Le vrai bénéfice, c’est la table libérée à temps. Un client prévenu la veille qui annule à 18 h vous laisse deux heures pour la revendre. Le même client qui ne dit rien vous fait perdre le service. C’est là que se joue la rentabilité d’un logiciel de réservation, pas dans les jolis graphiques.
Faut-il pour autant s’équiper ? Sous 30 couverts, avec un service par soir et une clientèle d’habitués qui appelle, un cahier bien tenu fait le travail. À partir de 40 ou 50 couverts, deux services, et des réservations qui arrivent par le site, Google, Instagram et le téléphone en même temps, le cahier devient un point de défaillance unique : il est derrière le bar, il n’est pas lisible depuis la salle, et personne ne sait ce qu’il contient sauf celui qui l’a rempli. C’est le moment de comparer sérieusement les outils. Reste à savoir lequel, et surtout à quel prix, parce que le prix affiché n’est presque jamais celui que vous paierez.
Les fonctionnalités clés d'un bon système de réservation
Un logiciel de réservation, c’est six choses qui marchent ensemble. Le reste est du décor.
Le calendrier et le plan de salle doivent être la même vue. Une réservation flottante, sans table attribuée, ne sert à rien : elle vous oblige à refaire le placement de tête à chaque arrivée. Vous devez voir le service en cours, les tables libres à 21 h 30, et savoir immédiatement si vous pouvez caser un walk-in de quatre sans faire attendre la réservation de 21 h 45.
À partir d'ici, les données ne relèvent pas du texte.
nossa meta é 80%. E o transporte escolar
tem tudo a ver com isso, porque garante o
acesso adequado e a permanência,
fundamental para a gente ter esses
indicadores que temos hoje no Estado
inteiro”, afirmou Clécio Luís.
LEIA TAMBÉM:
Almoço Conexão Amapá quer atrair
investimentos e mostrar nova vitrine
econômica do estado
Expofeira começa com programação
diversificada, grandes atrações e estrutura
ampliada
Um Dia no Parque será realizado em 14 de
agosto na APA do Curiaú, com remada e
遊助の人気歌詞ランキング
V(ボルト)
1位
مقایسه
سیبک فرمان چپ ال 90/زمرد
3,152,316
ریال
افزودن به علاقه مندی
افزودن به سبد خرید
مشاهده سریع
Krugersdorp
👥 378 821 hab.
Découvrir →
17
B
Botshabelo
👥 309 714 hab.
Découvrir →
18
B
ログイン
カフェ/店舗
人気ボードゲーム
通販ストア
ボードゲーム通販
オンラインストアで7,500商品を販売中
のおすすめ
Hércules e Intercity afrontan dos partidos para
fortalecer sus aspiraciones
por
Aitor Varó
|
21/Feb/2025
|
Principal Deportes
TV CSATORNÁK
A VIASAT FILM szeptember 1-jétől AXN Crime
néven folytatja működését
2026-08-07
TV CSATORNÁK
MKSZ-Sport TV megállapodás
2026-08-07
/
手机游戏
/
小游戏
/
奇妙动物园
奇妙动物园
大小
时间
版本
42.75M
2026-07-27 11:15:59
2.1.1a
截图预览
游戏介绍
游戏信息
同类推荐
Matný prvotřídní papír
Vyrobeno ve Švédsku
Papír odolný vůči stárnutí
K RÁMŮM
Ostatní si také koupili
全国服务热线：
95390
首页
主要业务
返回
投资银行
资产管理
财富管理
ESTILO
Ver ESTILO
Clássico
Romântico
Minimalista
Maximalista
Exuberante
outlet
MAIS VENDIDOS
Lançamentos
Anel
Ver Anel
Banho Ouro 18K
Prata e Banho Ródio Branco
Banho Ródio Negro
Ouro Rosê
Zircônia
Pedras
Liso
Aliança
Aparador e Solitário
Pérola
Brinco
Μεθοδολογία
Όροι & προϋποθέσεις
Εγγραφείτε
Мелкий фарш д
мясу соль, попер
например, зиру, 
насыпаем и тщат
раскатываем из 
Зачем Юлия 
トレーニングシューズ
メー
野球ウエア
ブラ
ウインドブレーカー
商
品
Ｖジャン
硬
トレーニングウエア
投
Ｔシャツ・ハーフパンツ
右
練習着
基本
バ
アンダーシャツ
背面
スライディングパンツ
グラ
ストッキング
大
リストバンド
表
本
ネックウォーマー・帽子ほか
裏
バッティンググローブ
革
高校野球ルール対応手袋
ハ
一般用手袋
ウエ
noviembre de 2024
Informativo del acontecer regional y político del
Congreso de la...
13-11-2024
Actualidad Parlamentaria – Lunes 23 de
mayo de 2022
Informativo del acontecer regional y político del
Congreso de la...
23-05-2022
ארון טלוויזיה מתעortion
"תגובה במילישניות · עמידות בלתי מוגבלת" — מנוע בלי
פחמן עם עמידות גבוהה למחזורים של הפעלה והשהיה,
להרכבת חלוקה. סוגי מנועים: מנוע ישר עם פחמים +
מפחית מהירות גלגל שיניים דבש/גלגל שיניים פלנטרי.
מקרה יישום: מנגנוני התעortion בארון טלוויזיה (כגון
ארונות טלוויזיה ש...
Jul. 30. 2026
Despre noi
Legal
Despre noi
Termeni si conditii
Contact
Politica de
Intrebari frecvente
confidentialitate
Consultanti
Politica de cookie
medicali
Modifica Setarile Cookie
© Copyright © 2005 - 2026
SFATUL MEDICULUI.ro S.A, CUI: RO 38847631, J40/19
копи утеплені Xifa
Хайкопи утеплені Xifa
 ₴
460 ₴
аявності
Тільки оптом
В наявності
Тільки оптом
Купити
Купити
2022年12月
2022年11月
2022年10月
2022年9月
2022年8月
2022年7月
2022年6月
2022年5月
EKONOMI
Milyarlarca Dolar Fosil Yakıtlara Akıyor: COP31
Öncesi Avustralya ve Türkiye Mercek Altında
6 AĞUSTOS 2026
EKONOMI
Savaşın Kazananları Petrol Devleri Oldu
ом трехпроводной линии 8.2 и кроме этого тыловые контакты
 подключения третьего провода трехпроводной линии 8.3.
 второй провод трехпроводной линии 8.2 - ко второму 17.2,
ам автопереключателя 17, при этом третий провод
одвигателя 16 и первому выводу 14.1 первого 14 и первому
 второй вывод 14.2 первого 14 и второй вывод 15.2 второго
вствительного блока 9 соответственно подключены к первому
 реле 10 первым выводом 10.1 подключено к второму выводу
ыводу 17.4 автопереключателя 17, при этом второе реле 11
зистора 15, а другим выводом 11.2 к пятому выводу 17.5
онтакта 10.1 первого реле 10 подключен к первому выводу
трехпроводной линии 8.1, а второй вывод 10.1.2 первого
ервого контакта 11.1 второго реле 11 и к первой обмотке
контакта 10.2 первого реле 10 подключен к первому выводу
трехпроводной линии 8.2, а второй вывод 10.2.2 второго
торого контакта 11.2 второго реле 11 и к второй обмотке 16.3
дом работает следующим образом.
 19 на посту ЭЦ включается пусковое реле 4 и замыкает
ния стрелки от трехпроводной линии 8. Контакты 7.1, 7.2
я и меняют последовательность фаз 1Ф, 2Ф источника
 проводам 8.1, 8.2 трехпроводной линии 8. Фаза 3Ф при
Les rappels automatiques sont la fonction qui rentabilise l’abonnement. Un message la veille, avec un lien pour confirmer ou annuler en un geste. Le SMS reste plus lu que l’email, mais il se facture souvent à l’unité : vérifiez si les crédits sont inclus ou en supplément, c’est une ligne de facture qui grossit vite.
La politique anti no-show. Trois niveaux, du plus doux au plus ferme : la reconfirmation obligatoire, l’empreinte bancaire avec pénalité si le client ne vient pas, et l’acompte encaissé à la réservation. Pour un bistrot de quartier, l’empreinte est souvent perçue comme agressive et fait fuir. Pour une table gastronomique un samedi soir, elle est devenue normale et personne ne s’en offusque. Sachez surtout que ces mécanismes passent par un prestataire de paiement, et que le prestataire prend sa part : chez Zenchef, les frais de carte annoncés vont de 2 % à 4 % selon l’offre souscrite, et OpenTable a ajouté début 2026 des frais de service de 2 % sur les transactions liées aux acomptes et aux pénalités de no-show.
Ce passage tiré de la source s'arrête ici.